Vingt ans, qui s’ajoutent à la peine que ce garçon né à Saint-Gilles (Gard) a déjà purgé à la centrale de Clairvaux. Son crime ? Rien, ou presque. Adolescent, Paul Roussenq a quitté son village et un père violent, pour partir sur les routes. Vagabond, disent les gendarmes qui l’arrêtent peu après près de Chambery. Condamné à deux mois de prison, il fait appel. La cour lui en colle trois : « Est-ce un crime de n’avoir pas un sou et de chercher du travail ? », s’indigne-t-il en lançant un quignon de pain au visage du procureur. Réponse : cinq ans ferme. Paul Roussenq a 16 ans.

Cinq ans de centrale, vingt mois dans un régiment disciplinaire, et puis Cayenne, où il arrive en janvier 1909, avec, comme seule perspective, subir et obéir. Impossible, pour qui ne supporte ni l’arbitraire, ni l’injustice. Alors Roussenq entame son long combat contre la machine pénitentiaire. Il va tout faire pour la gripper, en piégeant sa logique administrative. « Etant arrivé à la transportation au dernier convoi, il m’a paru tout à fait bizarre et contraire à l’hygiène que l’on ne donnait ni mouchoir ni serviette », signale-t-il le 28 avril 1909 au ministre des Colonies. « Il s’ensuit que l’on se mouche avec les doigts. (…) J’espère que vous voudrez bien y faire remédier. » Alors le ministre des Colonies transmet la lettre du « transporté Roussenq » au gouverneur de Guyane, qui demande une enquête au commandant du bagne, lequel répond au gouverneur, qui écrit à son tour au ministre. A l’arrivée, des piles de paperasse, de rapports, de production administrative absurde. Exemple : le 19 mars 1912, le gouverneur écrit au ministre, pour répondre à une lettre de Roussenq qui se plaint de ne pas avoir assez de papier… pour lui écrire. « Il est impossible de donner satisfaction à ceux qui écrivent à tort et à travers. Roussenq en est arrivé à en demander 18 feuilles en un jour », souligne le gouverneur.

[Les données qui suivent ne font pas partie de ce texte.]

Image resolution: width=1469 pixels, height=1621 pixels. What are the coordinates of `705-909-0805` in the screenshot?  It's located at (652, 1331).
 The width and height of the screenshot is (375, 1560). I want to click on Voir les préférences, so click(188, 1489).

« Je demandais son dossier. Quand je le pris des mains du commis, je pliais sous le poids. Il pesait bien cinq kilos », écrit Albert Londre en 1923 dans Au Bagne, un reportage pour le Petit Parisien dénonçant le fonctionnement de la colonie pénitentiaire. « Il est si maigre qu’on dirait qu’il grelotte », dit-il de Roussenq, qui lui avoue : « Je ne peux plus me souffrir moi-même, je ne suis plus un homme, je suis un bagne. » Outre ses années de cachot, Roussenq va accumuler les peines supplémentaires : en tout, neuf ans, pour outrage, refus de travail, tentative d’évasion…

Les reportages d’Albert Londres, réunis dans un livre en 1930, puis une campagne menée par le Secours rouge International, un organisme d’obédience communiste, entraîneront sa libération, puis son retour en métropole, en 1932. Il a 47 ans, il est usé et cassé par cette vie d’enfermement. « C’était comme si je m’étais couché adolescent et qu’après une nuit de cauchemar, je me sois réveillé vieillard » dira-t-il alors. Il revient à Saint-Gilles, sans pouvoir revoir sa mère, morte un an plus tôt.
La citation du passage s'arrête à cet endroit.